→ YOUR INSTRUCTIONS
An image-free, exact copy of the records below is required.

→ INFORMATION GIVEN
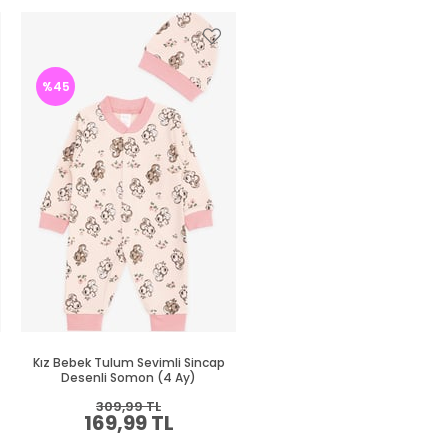
%45
%45
Kız Bebek Tulum Sevimli Sincap
Kız Bebek Tulum Renkli Kalp
Desenli Somon (4 Ay)
Desenli Pembe (4 Ay)
309,99 TL
309,99 TL
169,99 TL
169,99 TL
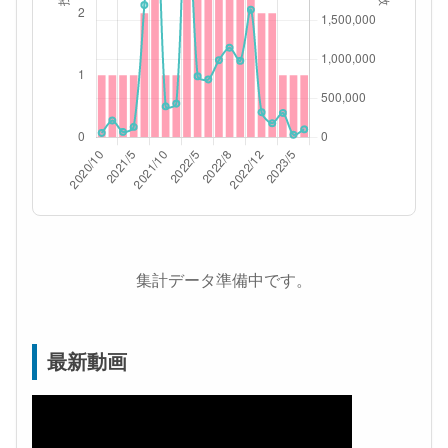
集計データ準備中です。
最新動画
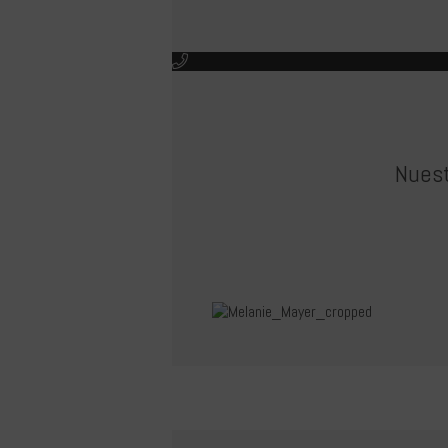
Nuest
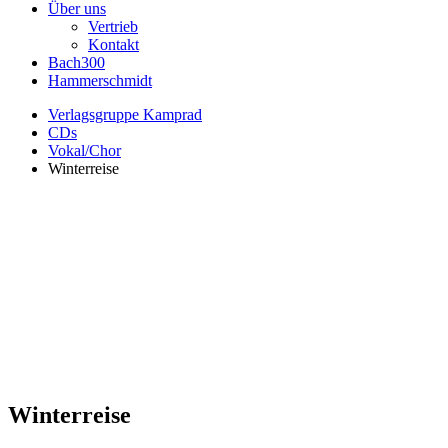
Über uns
Vertrieb
Kontakt
Bach300
Hammerschmidt
Verlagsgruppe Kamprad
CDs
Vokal/Chor
Winterreise
Winterreise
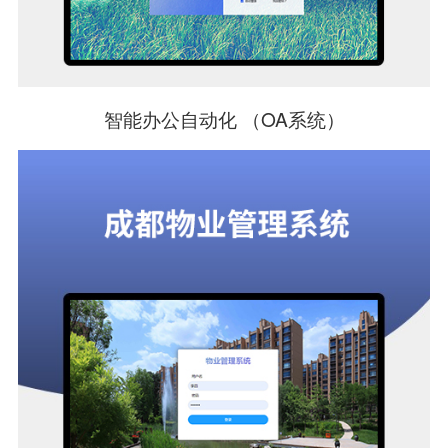
智能办公自动化 （OA系统）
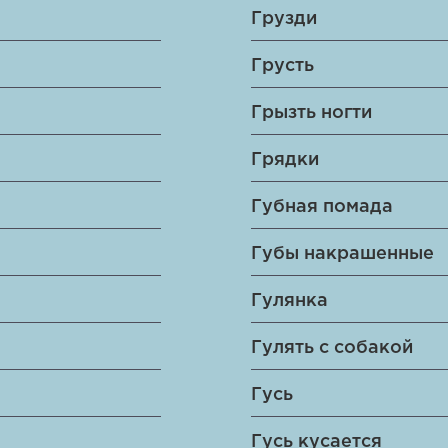
Грузди
Грусть
Грызть ногти
Грядки
Губная помада
Губы накрашенные
Гулянка
Гулять с собакой
Гусь
Гусь кусается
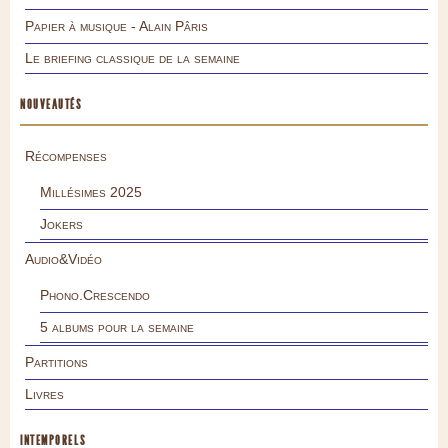
Papier à musique - Alain Pâris
Le briefing classique de la semaine
NOUVEAUTÉS
Récompenses
Millésimes 2025
Jokers
Audio&Vidéo
Phono.Crescendo
5 albums pour la semaine
Partitions
Livres
INTEMPORELS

→ SOLUTION
%45
%45
Kız Bebek Tulum Sevimli Sincap
Kız Bebek Tulum Renkli Kalp
Desenli Somon (4 Ay)
Desenli Pembe (4 Ay)
309,99 TL
309,99 TL
169,99 TL
169,99 TL
集計データ準備中です。
最新動画
Nuest
Über uns
Vertrieb
Kontakt
Bach300
Hammerschmidt
Verlagsgruppe Kamprad
CDs
Vokal/Chor
Winterreise
Winterreise
智能办公自动化 （OA系统）
Грузди
Грусть
Грызть ногти
Грядки
Губная помада
Губы накрашенные
Гулянка
Гулять с собакой
Гусь
Гусь кусается
Papier à musique - Alain Pâris
Le briefing classique de la semaine
NOUVEAUTÉS
Récompenses
Millésimes 2025
Jokers
Audio&Vidéo
Phono.Crescendo
5 albums pour la semaine
Partitions
Livres
INTEMPORELS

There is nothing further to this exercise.